ESB is good for business process orchestration

This is one of major feature that attracts a lot of developers. As a result, the business process gets into the ESB. The ESB now contains the critical business process of the enterprise, apart being just an integration back bone. This makes whole system extra complex with business logic spread all over.

Other ESB vices

In general usage of ESB results in vendor lock in. Business process is always wired in using vendor specific languages.

Performance hit with ESB is significant. More dollars are spent scaling this beast.

Occasionally project requires development custom adapter/data transformers to be used with ESB - additional effort for the development team with already strict time lines.


Is ESB useless?

No, its not; but ESB is not a silver bullet.

ESB assists the project in meeting the data transformation and communication requirements. Its a good candidate for dealing with disparate protocols (FTP, IIOP, and SOAP) between the interacting systems

How do I deal my integration mess?

Business Chaos Modeling!!

As I understand, Guerrilla SOA advocates modeling the SOA integration based on the real world business process. This is an interesting perspective.

As we all know traditional software that models the business domain is the one best meeting the business requirement. Why can't we extend this to SOA?

Just model the business interactions between services. If thats a mesh, so be it. The business itself is running with so many interactions.

If a clean-up is required, then the change should originate from the business domain. This business domain change will percolate and would warrant a change in the SOA model.

I feel this is idea of modeling the business chaos among the services is so much in line with the philosophy of SOA which promotes the alignment of software systems in line with the business.

ESB can definitely not clean-up the so called chaos that originates in the business domain.

Business Process Orchestration

Business process is just business logic; why treat the process as a special entity? Implement the process like any other business logic. Such an implementation would ensure the entire business logic remains as a single unit and is more manageable.

Managing Chaos

Manageability of the solution/system post implementation is critical to any client. Although we model the business domain mesh in our system, it critical that the mesh be manageable. Monitoring and control interfaces to manage interactions are essential.

Summary

A manageable business integration (SOA), with thoughtful ESB usage would definitely make the client happy and align the implementation with business!!

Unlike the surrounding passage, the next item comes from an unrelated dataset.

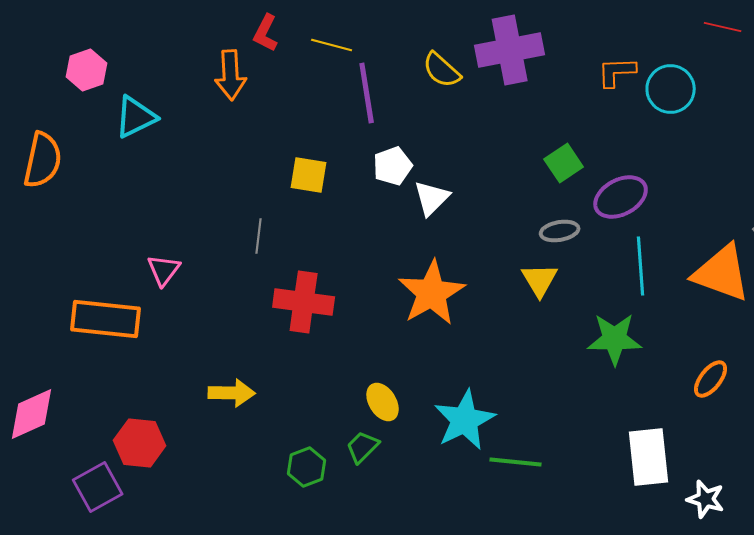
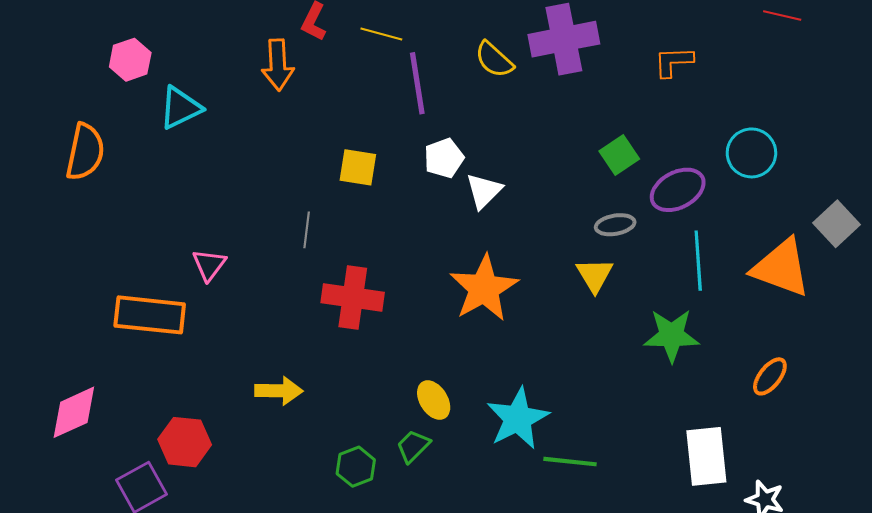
cyan circle: (671, 89) -> (751, 153), moved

Hmm...quite a change of ideas in me after getting to know about Guerrilla SOA!!


3 comments:

CrazyTechy said...

I agree with your thoughts, ESB should be used for transformations and Tranport Protocol conversion.
SOA based implementation should be driven by the business not by the backend applications. The approach should be Top Down not the Bottom Up Approach, in the sense Business process should drive the design of the services not the way how the backend works, Hope you agree with me :)

mmh said...
This comment has been removed by the author.
mmh said...

If we consider ESB just for integration, I kind of agree with you. If all the systems expose 'web' services, then there is no need. However, in real enterprises there are other needs like security, throttling, logging etc. ESB allows us to implement these in a centralized manner.

Have not read it completely. Will update my comments once I read it.